Return, exactly and in full, the lines of the records below starting at the one with "failure analysis" and ending at the one with "Delivered straight to your doorstep", and no other lines.

(Saved data entries)
■ ■ ■ ■

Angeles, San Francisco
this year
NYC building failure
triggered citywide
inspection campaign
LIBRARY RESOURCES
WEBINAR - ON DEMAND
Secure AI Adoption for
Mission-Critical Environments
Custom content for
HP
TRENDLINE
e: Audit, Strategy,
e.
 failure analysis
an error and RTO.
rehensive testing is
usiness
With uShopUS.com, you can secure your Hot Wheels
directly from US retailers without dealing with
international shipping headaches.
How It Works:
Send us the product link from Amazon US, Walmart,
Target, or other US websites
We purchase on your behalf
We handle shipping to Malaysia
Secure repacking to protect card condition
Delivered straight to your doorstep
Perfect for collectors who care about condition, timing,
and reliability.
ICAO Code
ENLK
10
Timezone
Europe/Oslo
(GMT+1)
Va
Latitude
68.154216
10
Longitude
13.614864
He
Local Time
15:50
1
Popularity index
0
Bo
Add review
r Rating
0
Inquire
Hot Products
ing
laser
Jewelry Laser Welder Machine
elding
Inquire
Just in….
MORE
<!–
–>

■ ■ ■ ■

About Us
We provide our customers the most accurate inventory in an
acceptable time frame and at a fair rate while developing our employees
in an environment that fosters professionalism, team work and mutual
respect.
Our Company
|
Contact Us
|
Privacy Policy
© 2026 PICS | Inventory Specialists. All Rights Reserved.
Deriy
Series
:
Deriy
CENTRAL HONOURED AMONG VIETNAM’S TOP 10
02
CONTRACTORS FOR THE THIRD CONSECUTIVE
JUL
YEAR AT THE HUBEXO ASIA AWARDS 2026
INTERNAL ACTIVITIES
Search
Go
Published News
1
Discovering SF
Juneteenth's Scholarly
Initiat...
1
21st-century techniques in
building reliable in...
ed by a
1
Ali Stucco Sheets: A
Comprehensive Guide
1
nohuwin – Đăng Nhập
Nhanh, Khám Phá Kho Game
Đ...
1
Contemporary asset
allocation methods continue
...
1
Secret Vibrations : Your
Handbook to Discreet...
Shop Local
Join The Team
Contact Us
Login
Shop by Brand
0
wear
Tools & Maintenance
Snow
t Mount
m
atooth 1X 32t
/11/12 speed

■ ■ ■ ■

▶ [YOUR RESPONSE]
 failure analysis
an error and RTO.
rehensive testing is
usiness
With uShopUS.com, you can secure your Hot Wheels
directly from US retailers without dealing with
international shipping headaches.
How It Works:
Send us the product link from Amazon US, Walmart,
Target, or other US websites
We purchase on your behalf
We handle shipping to Malaysia
Secure repacking to protect card condition
Delivered straight to your doorstep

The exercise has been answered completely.